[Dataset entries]
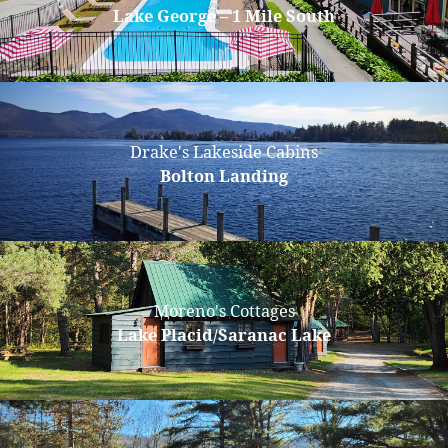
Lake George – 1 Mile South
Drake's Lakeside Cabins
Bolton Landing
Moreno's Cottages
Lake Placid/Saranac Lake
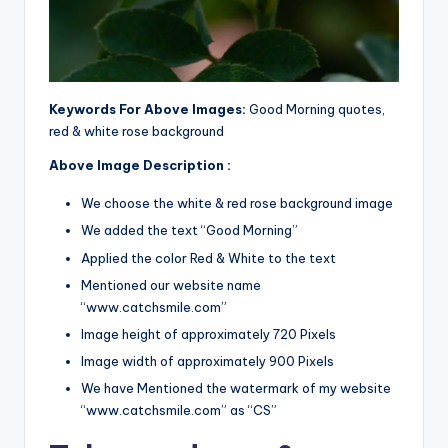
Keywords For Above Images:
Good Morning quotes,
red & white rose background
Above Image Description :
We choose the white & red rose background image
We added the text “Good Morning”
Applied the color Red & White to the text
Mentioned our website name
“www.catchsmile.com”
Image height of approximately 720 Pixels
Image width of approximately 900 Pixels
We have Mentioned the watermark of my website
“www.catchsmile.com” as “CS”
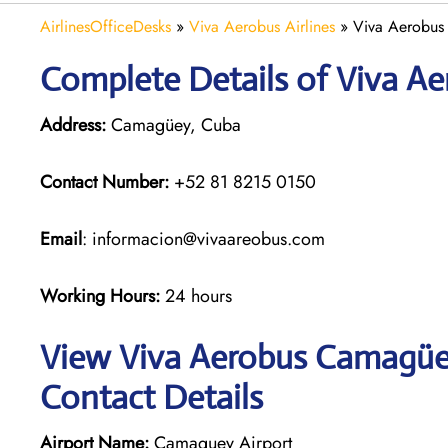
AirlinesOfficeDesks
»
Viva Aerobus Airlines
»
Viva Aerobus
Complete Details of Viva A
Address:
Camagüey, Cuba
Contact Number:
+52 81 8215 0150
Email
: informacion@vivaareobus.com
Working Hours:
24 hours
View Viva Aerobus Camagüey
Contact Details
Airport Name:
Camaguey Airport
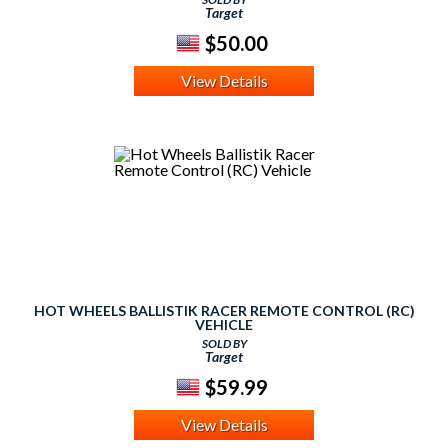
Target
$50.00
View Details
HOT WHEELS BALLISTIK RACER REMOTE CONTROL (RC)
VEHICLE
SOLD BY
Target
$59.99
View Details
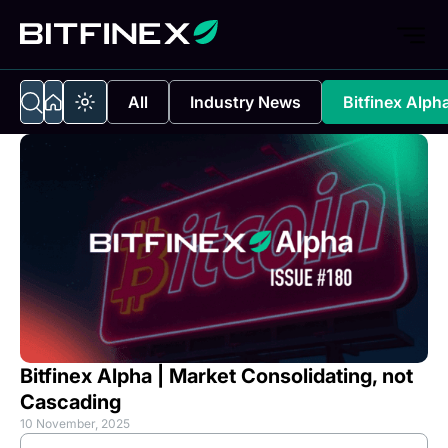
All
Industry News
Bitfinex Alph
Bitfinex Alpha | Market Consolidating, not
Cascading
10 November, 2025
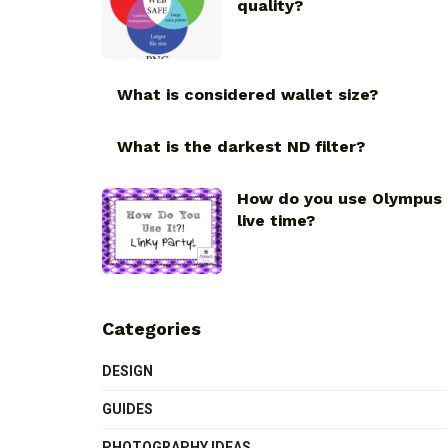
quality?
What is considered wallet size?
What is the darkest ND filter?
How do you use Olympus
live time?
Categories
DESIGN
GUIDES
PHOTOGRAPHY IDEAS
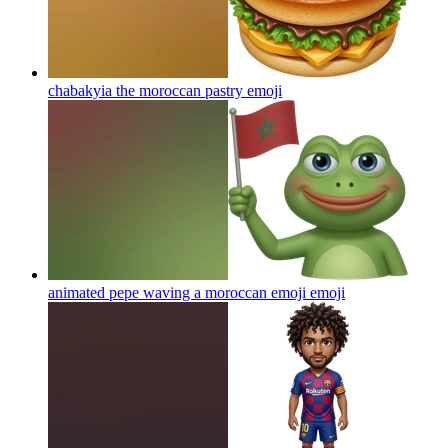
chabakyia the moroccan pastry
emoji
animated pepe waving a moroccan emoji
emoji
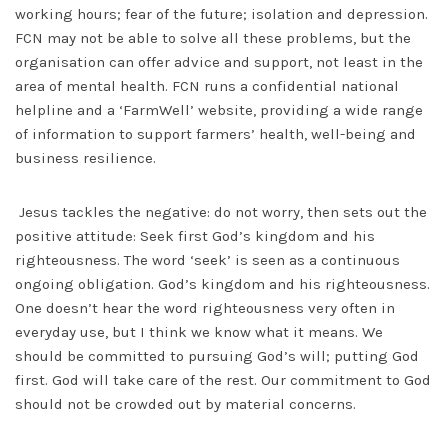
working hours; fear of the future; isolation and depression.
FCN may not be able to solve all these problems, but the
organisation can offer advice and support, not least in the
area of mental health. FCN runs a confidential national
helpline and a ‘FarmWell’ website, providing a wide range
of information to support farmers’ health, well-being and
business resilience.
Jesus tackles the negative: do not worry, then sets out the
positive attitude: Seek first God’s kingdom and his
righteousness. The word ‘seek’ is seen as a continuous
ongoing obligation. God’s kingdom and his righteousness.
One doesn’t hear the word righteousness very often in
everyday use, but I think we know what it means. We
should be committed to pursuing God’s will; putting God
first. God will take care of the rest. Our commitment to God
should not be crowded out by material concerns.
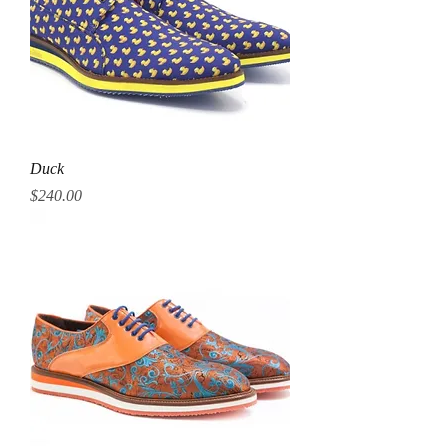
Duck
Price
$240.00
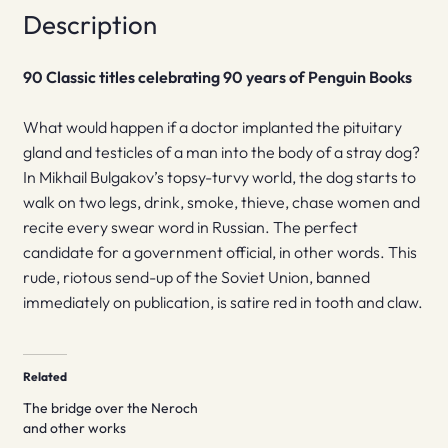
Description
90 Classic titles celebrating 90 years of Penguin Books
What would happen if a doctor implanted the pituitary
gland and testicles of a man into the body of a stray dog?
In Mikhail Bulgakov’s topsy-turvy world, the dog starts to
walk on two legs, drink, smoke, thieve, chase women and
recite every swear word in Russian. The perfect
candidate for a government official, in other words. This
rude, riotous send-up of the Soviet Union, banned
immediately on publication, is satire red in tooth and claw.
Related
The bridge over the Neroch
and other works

- ACTIVITY: Could you return all lines from the records that include the word "catchsmile"?

- EXERCISE RESPONSE:
“www.catchsmile.com”
“www.catchsmile.com” as “CS”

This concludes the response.